There was no doctor. The infirmary was just a place where sick soldiers were housed until it was clear they wouldn’t recover. If the young soldier hadn’t improved by morning, the MPs would hook up a blood line and drain four units from him. Jun Do had seen it before, and as far as he could tell, it was the best way to go. It only took a couple of minutes—first they got sleepy, then a little dreamy looking, and if there was a last little panic at the end, it didn’t matter because they couldn’t talk anymore, and finally, before lights out, they looked pleasantly confused, like a cricket with its feelers pulled off.
The camp generator shut down—slowly the lights dimmed, the fridge went quiet.
Officer So and Jun Do took to their cots.
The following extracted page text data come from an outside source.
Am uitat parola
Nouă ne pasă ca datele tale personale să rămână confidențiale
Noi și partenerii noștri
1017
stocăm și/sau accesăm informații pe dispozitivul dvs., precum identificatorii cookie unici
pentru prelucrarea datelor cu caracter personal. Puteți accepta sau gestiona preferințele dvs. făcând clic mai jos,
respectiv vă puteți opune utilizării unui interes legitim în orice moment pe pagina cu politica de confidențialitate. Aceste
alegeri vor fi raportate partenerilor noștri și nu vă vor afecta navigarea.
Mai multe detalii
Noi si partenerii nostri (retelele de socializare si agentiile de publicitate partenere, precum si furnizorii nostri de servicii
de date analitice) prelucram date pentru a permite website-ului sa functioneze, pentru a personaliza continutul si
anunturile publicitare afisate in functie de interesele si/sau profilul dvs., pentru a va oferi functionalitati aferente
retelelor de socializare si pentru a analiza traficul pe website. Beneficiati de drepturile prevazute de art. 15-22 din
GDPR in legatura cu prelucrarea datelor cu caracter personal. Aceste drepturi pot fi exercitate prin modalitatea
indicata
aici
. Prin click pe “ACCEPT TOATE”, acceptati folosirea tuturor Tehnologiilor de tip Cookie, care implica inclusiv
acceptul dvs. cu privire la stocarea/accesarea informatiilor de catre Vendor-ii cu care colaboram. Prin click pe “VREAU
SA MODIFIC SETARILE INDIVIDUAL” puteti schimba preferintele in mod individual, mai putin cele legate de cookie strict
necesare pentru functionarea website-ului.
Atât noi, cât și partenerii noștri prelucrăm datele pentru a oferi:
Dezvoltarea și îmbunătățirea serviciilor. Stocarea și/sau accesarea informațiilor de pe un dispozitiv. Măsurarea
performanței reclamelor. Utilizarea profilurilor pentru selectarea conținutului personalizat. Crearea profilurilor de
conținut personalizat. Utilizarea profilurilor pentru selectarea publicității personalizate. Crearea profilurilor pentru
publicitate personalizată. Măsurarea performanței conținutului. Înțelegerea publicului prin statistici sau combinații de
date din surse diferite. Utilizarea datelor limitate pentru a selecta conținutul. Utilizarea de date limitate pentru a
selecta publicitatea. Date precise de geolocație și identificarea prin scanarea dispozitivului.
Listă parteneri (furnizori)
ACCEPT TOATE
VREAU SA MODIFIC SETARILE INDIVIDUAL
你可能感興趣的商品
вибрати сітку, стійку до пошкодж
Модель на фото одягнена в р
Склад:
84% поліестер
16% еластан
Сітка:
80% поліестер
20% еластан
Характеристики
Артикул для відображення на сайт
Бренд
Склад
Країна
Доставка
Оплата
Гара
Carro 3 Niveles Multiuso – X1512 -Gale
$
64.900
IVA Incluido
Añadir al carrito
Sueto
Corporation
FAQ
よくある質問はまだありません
There was a Japanese man. He took his dog for a walk. And then he was nowhere. For the people who knew him, he’d forever be nowhere. That’s how Jun Do had thought of boys selected by the men with Chinese accents. They were here and then they were nowhere, taken like Bo Song to parts unknown. That’s how he’d thought of most people—appearing in your life like foundlings on the doorstep, only to be swept away later as if by flood. But Bo Song hadn’t gone nowhere—whether he sank down to the wolf eels or bloated and took the tide north to Vladivostok, he went somewhere. The Japanese man wasn’t nowhere, either—he was in the hot box, right out there in the drill grounds. And Jun Do’s mother, it now struck him—she was somewhere, at this very moment, in a certain apartment in the capital, perhaps, looking in a mirror, brushing her hair before bed.
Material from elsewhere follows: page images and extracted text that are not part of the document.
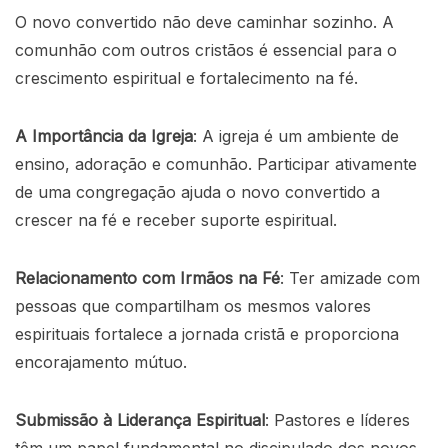
O novo convertido não deve caminhar sozinho. A
comunhão com outros cristãos é essencial para o
crescimento espiritual e fortalecimento na fé.
A Importância da Igreja
: A igreja é um ambiente de
ensino, adoração e comunhão. Participar ativamente
de uma congregação ajuda o novo convertido a
crescer na fé e receber suporte espiritual.
Relacionamento com Irmãos na Fé
: Ter amizade com
pessoas que compartilham os mesmos valores
espirituais fortalece a jornada cristã e proporciona
encorajamento mútuo.
Submissão à Liderança Espiritual
: Pastores e líderes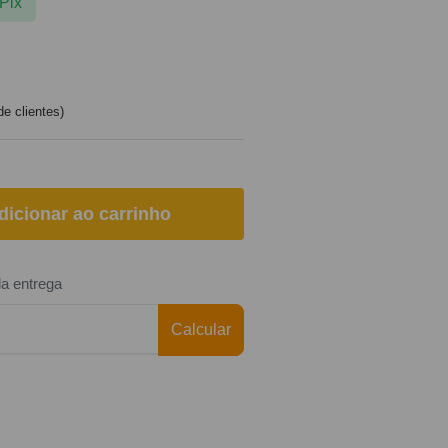
Pix
e clientes)
dicionar ao carrinho
da entrega
Calcular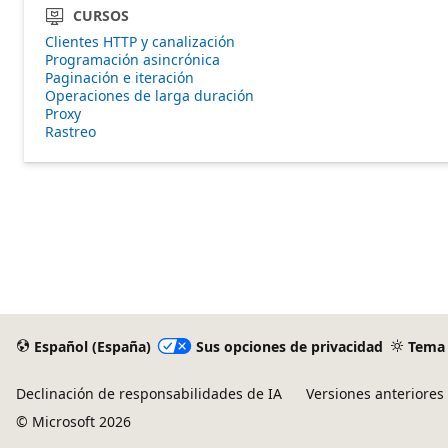
CURSOS
Clientes HTTP y canalización
Programación asincrónica
Paginación e iteración
Operaciones de larga duración
Proxy
Rastreo
Español (España)
Sus opciones de privacidad
Tema
Declinación de responsabilidades de IA
Versiones anteriores
© Microsoft 2026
For the first time in years, Jun Do closed his eyes and let himself recall her face. It was dangerous to dream up people like that. If you did, they’d soon be in the tunnel with you. That had happened many times when he remembered boys from Long Tomorrows. One slip and a boy was suddenly following you in the dark. He was saying things to you, asking why you weren’t the one who succumbed to the cold, why you weren’t the one who fell in the paint vat, and you’d get the feeling that at any moment, the toes of a front kick would cross your face.
But there she was, his mother. Lying there, listening to the shivering of the soldier, her voice came to him. “Arirang,” she sang, her voice achy, at the edge of a whisper, coming from an unknown somewhere. Even those fucking orphans knew where their parents were.
Late in the night, Gil stumbled in. He opened the fridge, which was forbidden, and placed something inside. Then he flopped onto his cot. Gil slept with his arms and legs sprawled off the edges, and Jun Do could tell that as a child, Gil must’ve had a bed of his very own. In a moment, he was out.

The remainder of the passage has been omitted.